§ TASK DESCRIPTION: Repeat all the records, precisely as given.

■ ■ ■ ■

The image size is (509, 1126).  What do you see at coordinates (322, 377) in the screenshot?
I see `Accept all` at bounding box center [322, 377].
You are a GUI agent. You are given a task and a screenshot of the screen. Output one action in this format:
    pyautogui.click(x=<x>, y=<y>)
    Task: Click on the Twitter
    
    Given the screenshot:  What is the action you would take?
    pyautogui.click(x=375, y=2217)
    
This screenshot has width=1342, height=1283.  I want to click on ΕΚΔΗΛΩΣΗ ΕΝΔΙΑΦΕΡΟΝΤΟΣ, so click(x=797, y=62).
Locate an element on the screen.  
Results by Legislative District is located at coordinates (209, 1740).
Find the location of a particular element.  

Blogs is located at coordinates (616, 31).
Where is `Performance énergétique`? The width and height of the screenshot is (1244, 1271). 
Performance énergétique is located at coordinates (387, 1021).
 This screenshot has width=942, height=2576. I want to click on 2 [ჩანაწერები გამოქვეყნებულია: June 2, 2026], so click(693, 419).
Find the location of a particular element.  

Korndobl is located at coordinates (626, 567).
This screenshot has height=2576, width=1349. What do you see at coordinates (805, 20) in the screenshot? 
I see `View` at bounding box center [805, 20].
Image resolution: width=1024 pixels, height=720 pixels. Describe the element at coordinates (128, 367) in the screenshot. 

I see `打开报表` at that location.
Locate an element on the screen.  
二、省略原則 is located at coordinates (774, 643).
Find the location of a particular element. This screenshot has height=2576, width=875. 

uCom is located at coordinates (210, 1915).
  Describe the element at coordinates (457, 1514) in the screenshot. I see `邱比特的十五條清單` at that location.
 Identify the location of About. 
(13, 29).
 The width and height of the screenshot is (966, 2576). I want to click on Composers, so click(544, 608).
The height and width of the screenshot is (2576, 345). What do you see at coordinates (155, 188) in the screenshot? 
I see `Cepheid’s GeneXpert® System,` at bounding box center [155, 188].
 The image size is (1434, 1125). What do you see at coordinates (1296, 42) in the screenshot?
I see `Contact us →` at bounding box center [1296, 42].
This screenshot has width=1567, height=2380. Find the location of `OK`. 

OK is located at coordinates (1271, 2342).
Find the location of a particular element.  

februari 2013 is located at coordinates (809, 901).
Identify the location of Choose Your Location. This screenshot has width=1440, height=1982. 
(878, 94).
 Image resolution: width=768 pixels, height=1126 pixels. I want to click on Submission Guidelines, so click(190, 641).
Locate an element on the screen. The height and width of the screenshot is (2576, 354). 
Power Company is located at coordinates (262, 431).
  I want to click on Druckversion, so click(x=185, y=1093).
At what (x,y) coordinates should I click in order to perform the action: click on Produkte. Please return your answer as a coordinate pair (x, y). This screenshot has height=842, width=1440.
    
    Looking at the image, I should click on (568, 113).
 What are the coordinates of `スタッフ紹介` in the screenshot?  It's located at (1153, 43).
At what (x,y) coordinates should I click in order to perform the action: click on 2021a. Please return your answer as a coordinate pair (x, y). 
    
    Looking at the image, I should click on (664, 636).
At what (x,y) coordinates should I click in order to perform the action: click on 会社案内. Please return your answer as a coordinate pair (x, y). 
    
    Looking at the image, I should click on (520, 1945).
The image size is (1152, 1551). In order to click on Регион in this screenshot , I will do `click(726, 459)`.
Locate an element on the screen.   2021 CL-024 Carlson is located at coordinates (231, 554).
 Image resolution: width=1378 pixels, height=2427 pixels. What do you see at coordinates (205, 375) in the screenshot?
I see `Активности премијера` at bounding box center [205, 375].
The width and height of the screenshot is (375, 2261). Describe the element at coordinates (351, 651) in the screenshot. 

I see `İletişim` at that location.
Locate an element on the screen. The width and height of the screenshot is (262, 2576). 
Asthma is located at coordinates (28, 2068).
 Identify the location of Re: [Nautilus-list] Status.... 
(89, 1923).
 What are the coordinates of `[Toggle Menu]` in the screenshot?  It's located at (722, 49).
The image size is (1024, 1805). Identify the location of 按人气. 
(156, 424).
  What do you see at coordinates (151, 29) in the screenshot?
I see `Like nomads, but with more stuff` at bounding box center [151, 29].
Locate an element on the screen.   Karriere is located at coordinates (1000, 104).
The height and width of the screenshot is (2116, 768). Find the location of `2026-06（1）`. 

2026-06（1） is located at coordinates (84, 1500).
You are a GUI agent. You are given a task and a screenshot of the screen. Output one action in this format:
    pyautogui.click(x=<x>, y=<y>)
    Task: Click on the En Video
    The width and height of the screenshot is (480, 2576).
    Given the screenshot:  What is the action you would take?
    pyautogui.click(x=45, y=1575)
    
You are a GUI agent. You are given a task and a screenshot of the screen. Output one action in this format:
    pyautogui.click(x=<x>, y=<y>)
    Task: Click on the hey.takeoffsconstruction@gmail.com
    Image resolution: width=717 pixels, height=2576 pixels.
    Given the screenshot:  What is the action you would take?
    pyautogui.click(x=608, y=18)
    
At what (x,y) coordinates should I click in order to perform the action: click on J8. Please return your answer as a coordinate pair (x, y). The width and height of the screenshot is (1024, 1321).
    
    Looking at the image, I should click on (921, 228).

■ ■ ■ ■

§ REPLY:
The image size is (509, 1126).  What do you see at coordinates (322, 377) in the screenshot?
I see `Accept all` at bounding box center [322, 377].
You are a GUI agent. You are given a task and a screenshot of the screen. Output one action in this format:
    pyautogui.click(x=<x>, y=<y>)
    Task: Click on the Twitter
    
    Given the screenshot:  What is the action you would take?
    pyautogui.click(x=375, y=2217)
    
This screenshot has width=1342, height=1283.  I want to click on ΕΚΔΗΛΩΣΗ ΕΝΔΙΑΦΕΡΟΝΤΟΣ, so click(x=797, y=62).
Locate an element on the screen.  
Results by Legislative District is located at coordinates (209, 1740).
Find the location of a particular element.  

Blogs is located at coordinates (616, 31).
Where is `Performance énergétique`? The width and height of the screenshot is (1244, 1271). 
Performance énergétique is located at coordinates (387, 1021).
 This screenshot has width=942, height=2576. I want to click on 2 [ჩანაწერები გამოქვეყნებულია: June 2, 2026], so click(693, 419).
Find the location of a particular element.  

Korndobl is located at coordinates (626, 567).
This screenshot has height=2576, width=1349. What do you see at coordinates (805, 20) in the screenshot? 
I see `View` at bounding box center [805, 20].
Image resolution: width=1024 pixels, height=720 pixels. Describe the element at coordinates (128, 367) in the screenshot. 

I see `打开报表` at that location.
Locate an element on the screen.  
二、省略原則 is located at coordinates (774, 643).
Find the location of a particular element. This screenshot has height=2576, width=875. 

uCom is located at coordinates (210, 1915).
  Describe the element at coordinates (457, 1514) in the screenshot. I see `邱比特的十五條清單` at that location.
 Identify the location of About. 
(13, 29).
 The width and height of the screenshot is (966, 2576). I want to click on Composers, so click(544, 608).
The height and width of the screenshot is (2576, 345). What do you see at coordinates (155, 188) in the screenshot? 
I see `Cepheid’s GeneXpert® System,` at bounding box center [155, 188].
 The image size is (1434, 1125). What do you see at coordinates (1296, 42) in the screenshot?
I see `Contact us →` at bounding box center [1296, 42].
This screenshot has width=1567, height=2380. Find the location of `OK`. 

OK is located at coordinates (1271, 2342).
Find the location of a particular element.  

februari 2013 is located at coordinates (809, 901).
Identify the location of Choose Your Location. This screenshot has width=1440, height=1982. 
(878, 94).
 Image resolution: width=768 pixels, height=1126 pixels. I want to click on Submission Guidelines, so click(190, 641).
Locate an element on the screen. The height and width of the screenshot is (2576, 354). 
Power Company is located at coordinates (262, 431).
  I want to click on Druckversion, so click(x=185, y=1093).
At what (x,y) coordinates should I click in order to perform the action: click on Produkte. Please return your answer as a coordinate pair (x, y). This screenshot has height=842, width=1440.
    
    Looking at the image, I should click on (568, 113).
 What are the coordinates of `スタッフ紹介` in the screenshot?  It's located at (1153, 43).
At what (x,y) coordinates should I click in order to perform the action: click on 2021a. Please return your answer as a coordinate pair (x, y). 
    
    Looking at the image, I should click on (664, 636).
At what (x,y) coordinates should I click in order to perform the action: click on 会社案内. Please return your answer as a coordinate pair (x, y). 
    
    Looking at the image, I should click on (520, 1945).
The image size is (1152, 1551). In order to click on Регион in this screenshot , I will do `click(726, 459)`.
Locate an element on the screen.   2021 CL-024 Carlson is located at coordinates (231, 554).
 Image resolution: width=1378 pixels, height=2427 pixels. What do you see at coordinates (205, 375) in the screenshot?
I see `Активности премијера` at bounding box center [205, 375].
The width and height of the screenshot is (375, 2261). Describe the element at coordinates (351, 651) in the screenshot. 

I see `İletişim` at that location.
Locate an element on the screen. The width and height of the screenshot is (262, 2576). 
Asthma is located at coordinates (28, 2068).
 Identify the location of Re: [Nautilus-list] Status.... 
(89, 1923).
 What are the coordinates of `[Toggle Menu]` in the screenshot?  It's located at (722, 49).
The image size is (1024, 1805). Identify the location of 按人气. 
(156, 424).
  What do you see at coordinates (151, 29) in the screenshot?
I see `Like nomads, but with more stuff` at bounding box center [151, 29].
Locate an element on the screen.   Karriere is located at coordinates (1000, 104).
The height and width of the screenshot is (2116, 768). Find the location of `2026-06（1）`. 

2026-06（1） is located at coordinates (84, 1500).
You are a GUI agent. You are given a task and a screenshot of the screen. Output one action in this format:
    pyautogui.click(x=<x>, y=<y>)
    Task: Click on the En Video
    The width and height of the screenshot is (480, 2576).
    Given the screenshot:  What is the action you would take?
    pyautogui.click(x=45, y=1575)
    
You are a GUI agent. You are given a task and a screenshot of the screen. Output one action in this format:
    pyautogui.click(x=<x>, y=<y>)
    Task: Click on the hey.takeoffsconstruction@gmail.com
    Image resolution: width=717 pixels, height=2576 pixels.
    Given the screenshot:  What is the action you would take?
    pyautogui.click(x=608, y=18)
    
At what (x,y) coordinates should I click in order to perform the action: click on J8. Please return your answer as a coordinate pair (x, y). The width and height of the screenshot is (1024, 1321).
    
    Looking at the image, I should click on (921, 228).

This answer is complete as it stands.